To go along with the fix for #2957, please consider the following
enhancement.
It adds support for the option to genpkey:
-pkeyopt dh_paramgen_private_len:${S_BITS}
for DH Parameter generation. It also sets the size to 160 in the
absence of this parameter. The genpkey pod file is updated as well.
The justification for these changes is that IETF-style Diffie-Hellman,
though it does not have a 'subprime' private key order like X9.42 (or
IEEE 1363 or...) to govern private key, there are suggestions for
"private key size" for the various MODP groups. This recognizes that
having a private key size as long as the prime hurts performance and
does not help security.
--
* - Ron*
Ronald B Harvey
Senior Member of Technical Staff
Security Technology Center
Freescale Semiconductor, Inc.
diff --git a/crypto/dh/dh.h b/crypto/dh/dh.h
index ea59e61..543916c 100644
--- a/crypto/dh/dh.h
+++ b/crypto/dh/dh.h
@@ -229,8 +229,13 @@ int DHparams_print(char *bp, const DH *x);
EVP_PKEY_CTX_ctrl(ctx, EVP_PKEY_DH, EVP_PKEY_OP_PARAMGEN, \
EVP_PKEY_CTRL_DH_PARAMGEN_GENERATOR, gen, NULL)
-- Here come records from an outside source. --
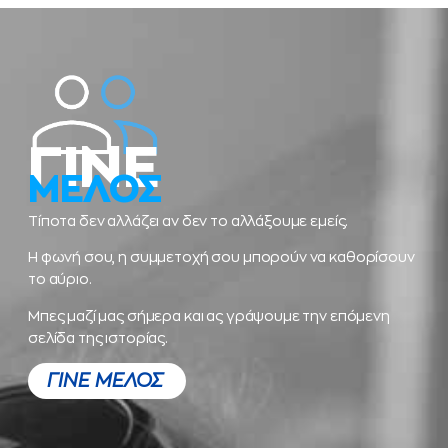
ΓΙΝΕ
ΜΕΛΟΣ
Τίποτα δεν αλλάζει αν δεν το αλλάξουμε εμείς.
Η φωνή σου, η συμμετοχή σου μπορούν να καθορίσουν
το αύριο.
Μπες μαζί μας σήμερα και ας γράψουμε την επόμενη
σελίδα της ιστορίας.
ΓΙΝΕ ΜΕΛΟΣ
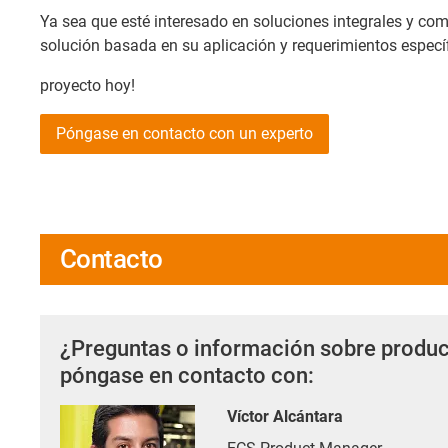
Ya sea que esté interesado en soluciones integrales y c
solución basada en su aplicación y requerimientos específ
proyecto hoy!
Póngase en contacto con un experto
Contacto
¿Preguntas o información sobre produc
póngase en contacto con:
Víctor Alcántara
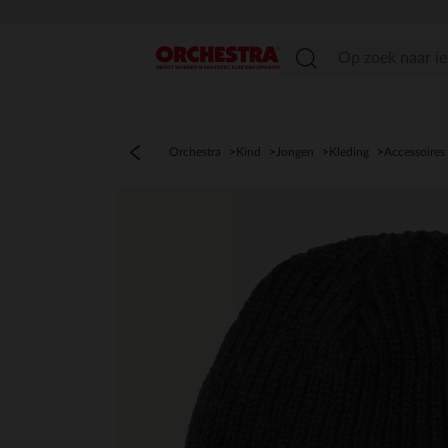
menu
Orchestra
Kind
Jongen
Kleding
Accessoires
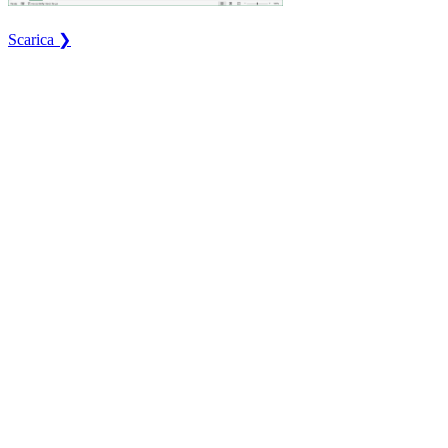
Scarica ❯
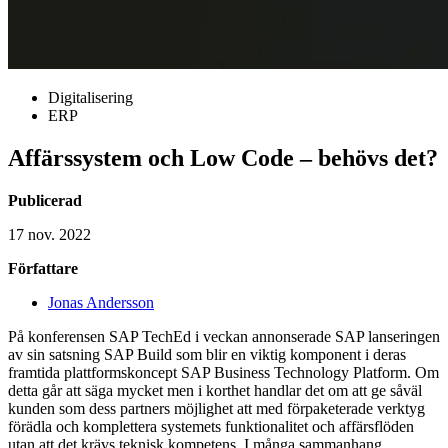
Digitalisering
ERP
Affärssystem och Low Code – behövs det?
Publicerad
17 nov. 2022
Författare
Jonas Andersson
På konferensen SAP TechEd i veckan annonserade SAP lanseringen
av sin satsning SAP Build som blir en viktig komponent i deras
framtida plattformskoncept SAP Business Technology Platform. Om
detta går att säga mycket men i korthet handlar det om att ge såväl
kunden som dess partners möjlighet att med förpaketerade verktyg
förädla och komplettera systemets funktionalitet och affärsflöden
utan att det krävs teknisk kompetens. I många sammanhang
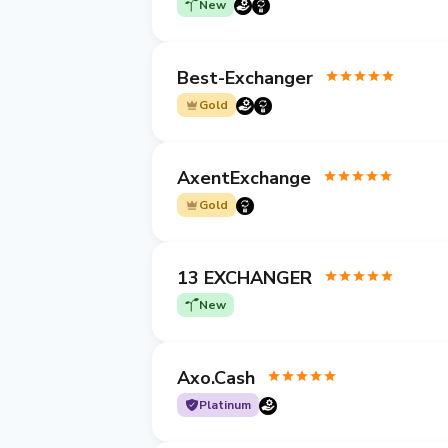
New
Best-Exchanger
Gold
AxentExchange
Gold
13 EXCHANGER
New
Axo.Cash
Platinum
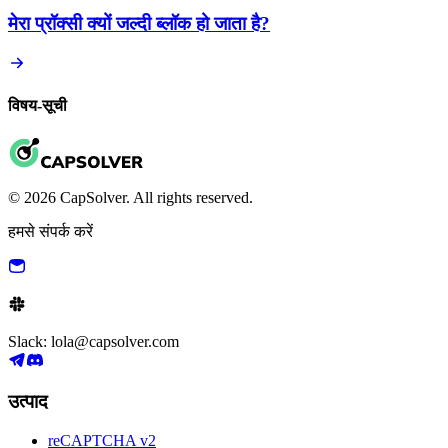
मेरा प्रॉक्सी क्यों जल्दी ब्लॉक हो जाता है?
विषय-सूची
© 2026 CapSolver. All rights reserved.
हमसे संपर्क करें
Slack: lola@capsolver.com
उत्पाद
reCAPTCHA v2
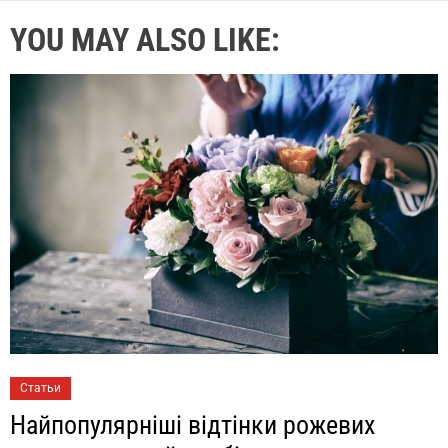
YOU MAY ALSO LIKE:
Статьи
Найпопулярніші відтінки рожевих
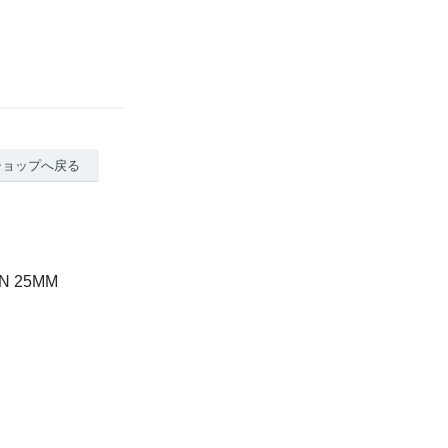
ショップへ戻る
 25MM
+#define EVP_PKEY_CTX_set_dh_paramgen_private_len(ctx, bitlen) \
+ EVP_PKEY_CTX_ctrl(ctx, EVP_PKEY_DH, EVP_PKEY_OP_PARAMGEN, \
+ EVP_PKEY_CTRL_DH_PARAMGEN_PRIVATE_LEN, bitlen, NULL)
+
#define EVP_PKEY_CTRL_DH_PARAMGEN_PRIME_LEN (EVP_PKEY_ALG_CTRL + 1)
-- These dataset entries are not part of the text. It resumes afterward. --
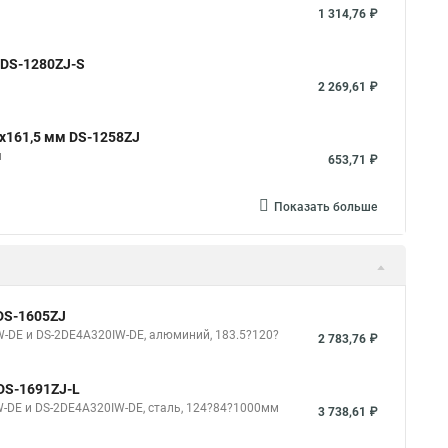
1 314,76 ₽
 DS-1280ZJ-S
2 269,61 ₽
x161,5 мм DS-1258ZJ
м
653,71 ₽
Показать больше
DS-1605ZJ
-DE и DS-2DE4A320IW-DE, алюминий, 183.5?120?
2 783,76 ₽
DS-1691ZJ-L
-DE и DS-2DE4A320IW-DE, сталь, 124?84?1000мм
3 738,61 ₽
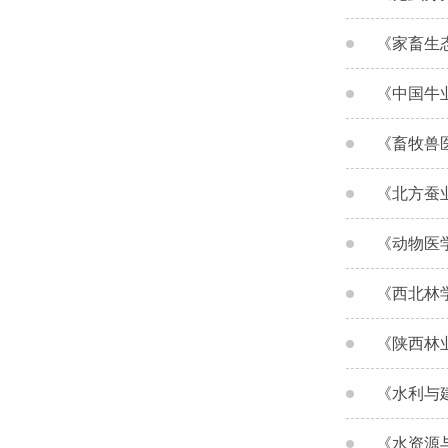
《家畜生
《中国牛
《畜牧兽
《北方蚕
《动物医
《西北林
《陕西林
《水利与
《水资源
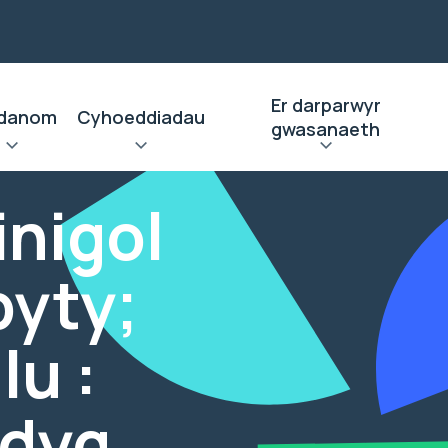
Er darparwyr
danom
Cyhoeddiadau
gwasanaeth
inigol
byty;
u :
ddyg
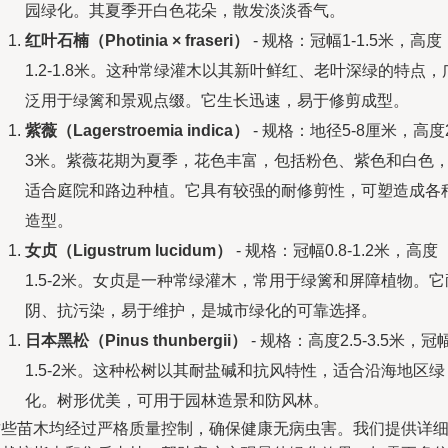
园绿化。其夏季开白色花朵，散发淡淡香气。
红叶石楠（Photinia × fraseri）
- 规格：冠幅1-1.5米，高度
1.2-1.8米。这种常绿灌木以其新叶鲜红、老叶深绿的特点，
泛用于绿篱和景观点缀。它生长迅速，易于修剪成型。
紫薇（Lagerstroemia indica）
- 规格：地径5-8厘米，高度2
3米。紫薇花期为夏季，花色丰富，包括粉色、紫色和白色
适合庭院和路边种植。它具有较强的耐修剪性，可塑造成各
造型。
女贞（Ligustrum lucidum）
- 规格：冠幅0.8-1.2米，高度
1.5-2米。女贞是一种常绿灌木，常用于绿篱和屏障植物。它
阴、抗污染，易于维护，是城市绿化的可靠选择。
日本黑松（Pinus thunbergii）
- 规格：高度2.5-3.5米，冠
1.5-2米。这种松树以其耐盐碱和抗风特性，适合沿海地区绿
化。树形优美，可用于园林造景和防风林。
这些苗木均经过严格质量控制，确保健康无病虫害。我们提供详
#define EVP_PKEY_CTRL_DH_PARAMGEN_GENERATOR (EVP_PKEY_ALG_CTRL + 2)
+#define EVP_PKEY_CTRL_DH_PARAMGEN_PRIVATE_LEN (EVP_PKEY_ALG_CTRL + 3)
/* BEGIN ERROR CODES */
diff --git a/crypto/dh/dh_ameth.c b/crypto/dh/dh_ameth.c
index 02ec2d4..d059fc1 100644
--- a/crypto/dh/dh_ameth.c
+++ b/crypto/dh/dh_ameth.c
@@ -423,6 +423,15 @@ static int dh_copy_parameters(EVP_PKEY *to, const EVP_PKEY *from)
BN_free(to->pkey.dh->g);
to->pkey.dh->g=a;
+ if ((a=BN_dup(from->pkey.dh->q)) != NULL)
+ {
+ if (to->pkey.dh->q != NULL)
+ BN_free(to->pkey.dh->q);
+ to->pkey.dh->q=a;
+ }
+
+ to->pkey.dh->length = from->pkey.dh->length;
+
return 1;
}
diff --git a/crypto/dh/dh_pmeth.c b/crypto/dh/dh_pmeth.c
index 5ae72b7..cf1e170 100644
--- a/crypto/dh/dh_pmeth.c
+++ b/crypto/dh/dh_pmeth.c
@@ -72,6 +72,7 @@ typedef struct
int prime_len;
int generator;
int use_dsa;
+ int private_len;
/* Keygen callback info */
int gentmp[2];
/* message digest */
@@ -86,6 +87,7 @@ static int pkey_dh_init(EVP_PKEY_CTX *ctx)
dctx->prime_len = 1024;
dctx->generator = 2;
dctx->use_dsa = 0;
+ dctx->private_len = 160;
ctx->data = dctx;
ctx->keygen_info = dctx->gentmp;
@@ -104,6 +106,7 @@ static int pkey_dh_copy(EVP_PKEY_CTX *dst, EVP_PKEY_CTX *src)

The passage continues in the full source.